Vogliamo parlare inoltre di un’altra pagliacciata stellata per cui l’elettorato si è sentito preso per i fondelli da coloro che andavano dicendo che avrebbero rivoltato il palazzo come un calzino sbandierando il solito giustizialismo ipocrita? Risuonano ancora le invettive dell’inamidato “stira e ammira” Di Maio e di un altro miracolato dalla politica, il ministro delle infrastrutture Danilo Toninelli, dopo la tragedia del ponte Morandi. Giggino disse che le concessioni sarebbero state revocate ma dopo la solita propaganda di piazza la revoca è finita nel dimenticatoio. Non solo. La presa in giro è stata ancora maggiore quando sul tavolo è arrivato il dossier sul carrozzone Alitalia. Dopo il fuoco incrociato dei grillozzi contro i Benetton, proprietari del gruppo Atlantia la cui controllata Autostrade per l’Italia gestiva il ponte di Genova, la famiglia di imprenditori di Treviso rientra in gioco come se nulla fosse accaduto nel totale silenzio dei grillini di palazzo. I Benetton tornano dunque protagonisti nell’operazione di salvataggio della compagnia di bandiera. E il ministro che ha condotto la trattativa è sempre lui, Di Maio che i Benetton non li voleva neppure vedere in fotografia dopo il crollo del ponte. Vatti a fidare di uno così.

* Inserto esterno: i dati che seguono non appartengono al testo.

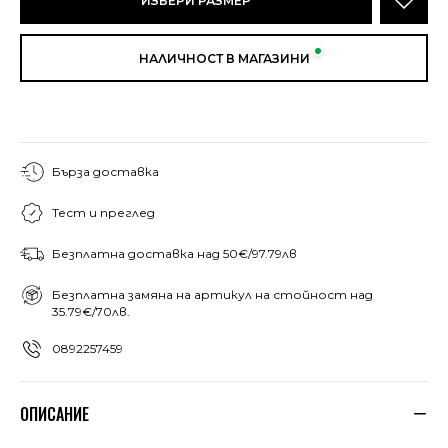
ИЗБЕРИ РАЗМЕР
НАЛИЧНОСТ В МАГАЗИНИ
Бърза доставка
Тест и преглед
Безплатна доставка над 50€/97.79лв
Безплатна замяна на артикул на стойност над
35.79€/70лв.
0892257459
ОПИСАНИЕ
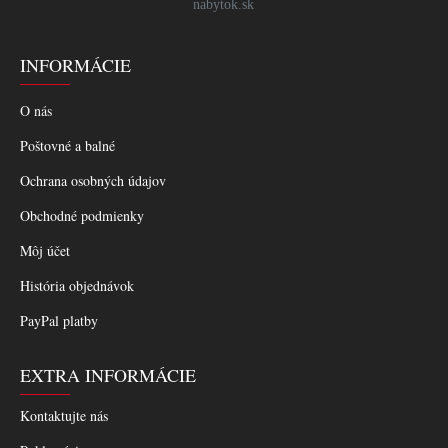
nabytok.sk
INFORMÁCIE
O nás
Poštovné a balné
Ochrana osobných údajov
Obchodné podmienky
Môj účet
História objednávok
PayPal platby
EXTRA INFORMÁCIE
Kontaktujte nás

Non ultimo la buffonata del divieto di non andare oltre i due mandati. La genialata era stata inventata per non creare i famigerati professionisti della politica, così ce la raccontarono agli inizi le “anime pure” dei 5 Stelle. Bene, anche questo dogma è finito in soffitta perchè stare al potere piace. E dove lo trovano un altro posto da oltre 15mila euro al mese la pletora di stellati se dovesse tornare a casa? Anche perchè alcuni di loro un vero mestiere, tra l’altro, non l’hanno mai avuto. Come Giggino, ad esempio, tanto per cambiare. Però la sparizione improvvisa della “regola aurea” che rappresentava il principio immacolato del dna grillozzo era difficile da far digerire agli iscritti e al resto dei simpatizzanti. E allora l’astuto Gigi ha escogitato l’ennesima furbata: il mandato zero, ovvero il mandato che stanno ottemperando gli attuali eletti di fatto non vale. In sostanza chi si trova attualmente alla seconda elezione è come se non l’avesse fatta e perciò può aspirare alla terza e il gioco è fatto. E naturalmente il web è stato intasato di comprensibili improperi e sfottò del tipo: “Abbiate il coraggio di dimettervi tutti, in primis Conte. E poi al Giggino: stai distruggendo il movimento per mantenere la tua poltrona. Ripeto andate a casa tutti”. Il tono è chiaro no?
Insomma, a conti fatti il cambiamento a 5 Stelle c’è stato, eccome c’è stato: il cambiamento delle loro stesse opinioni. Quello di sicuro lo abbiamo capito. Il Movimento 5 Stelle che si era proposto agli elettori come anti-establishment una volta al potere ha fatto l’esatto contrario di quanto aveva promesso su tematiche di notevole portata. Un tradimento grave che segna la fine dei grillini. Ancora poco e del movimento non rimarrà che polvere… di stelle.